- **Records to process**:
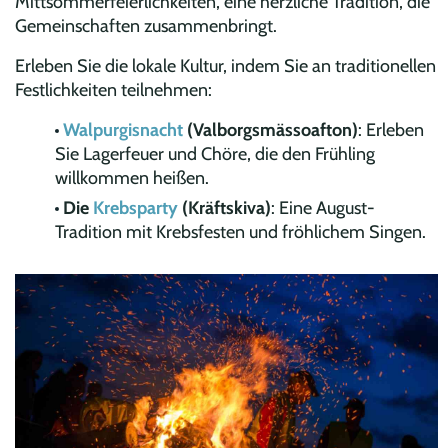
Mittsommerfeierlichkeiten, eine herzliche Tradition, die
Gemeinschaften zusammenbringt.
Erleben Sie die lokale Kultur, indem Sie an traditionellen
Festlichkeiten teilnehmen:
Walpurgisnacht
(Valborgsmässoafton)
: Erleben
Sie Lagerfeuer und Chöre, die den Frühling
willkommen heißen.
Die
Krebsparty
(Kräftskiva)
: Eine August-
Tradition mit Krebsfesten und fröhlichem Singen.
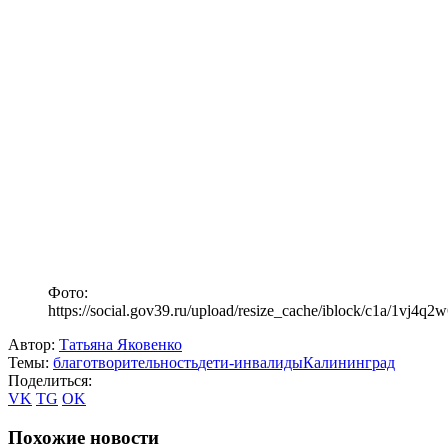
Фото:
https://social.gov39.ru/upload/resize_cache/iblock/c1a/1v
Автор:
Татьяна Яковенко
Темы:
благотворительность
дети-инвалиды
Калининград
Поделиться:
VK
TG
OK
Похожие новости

...

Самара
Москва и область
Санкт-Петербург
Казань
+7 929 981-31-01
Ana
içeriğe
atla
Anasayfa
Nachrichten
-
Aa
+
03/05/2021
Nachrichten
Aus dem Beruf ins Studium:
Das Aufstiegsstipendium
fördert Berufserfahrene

...

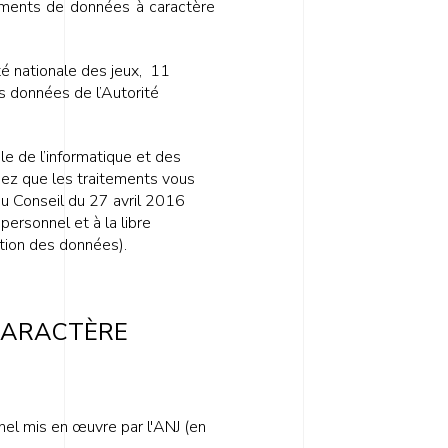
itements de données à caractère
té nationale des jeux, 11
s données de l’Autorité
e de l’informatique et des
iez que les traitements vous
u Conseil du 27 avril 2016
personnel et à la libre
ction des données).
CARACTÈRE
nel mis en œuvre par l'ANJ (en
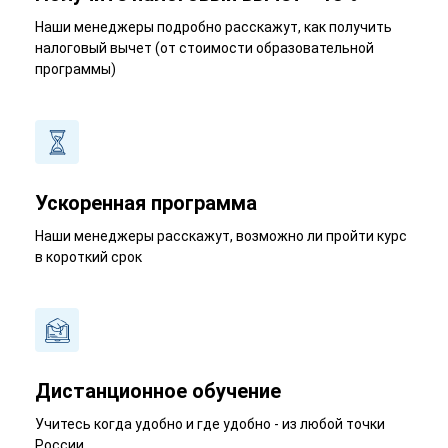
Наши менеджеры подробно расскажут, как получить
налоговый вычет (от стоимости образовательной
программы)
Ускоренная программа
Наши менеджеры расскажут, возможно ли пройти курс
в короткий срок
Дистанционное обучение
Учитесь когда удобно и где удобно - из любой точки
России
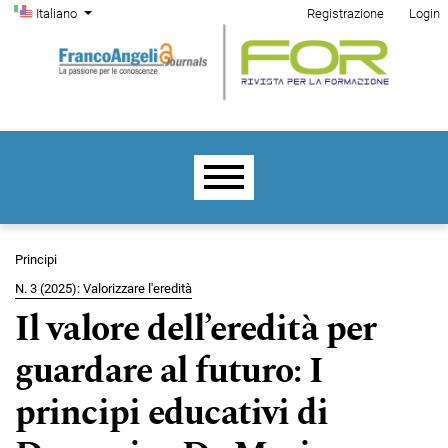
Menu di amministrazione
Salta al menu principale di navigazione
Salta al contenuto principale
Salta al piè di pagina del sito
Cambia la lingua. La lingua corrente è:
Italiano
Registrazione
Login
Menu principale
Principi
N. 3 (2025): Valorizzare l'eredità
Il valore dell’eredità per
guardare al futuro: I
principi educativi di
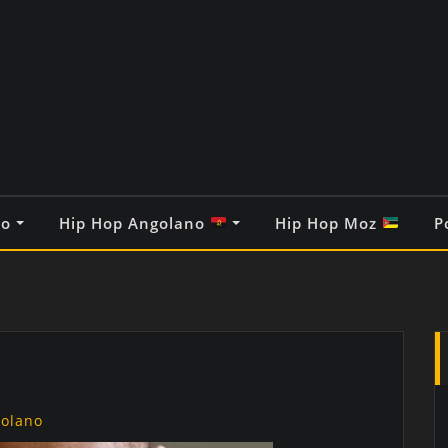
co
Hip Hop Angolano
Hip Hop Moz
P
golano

- **Exercise instructions**:
Write the number of lines in the listing above that contain the word "eredità". No other text should appear.

- **Exercise result**:
2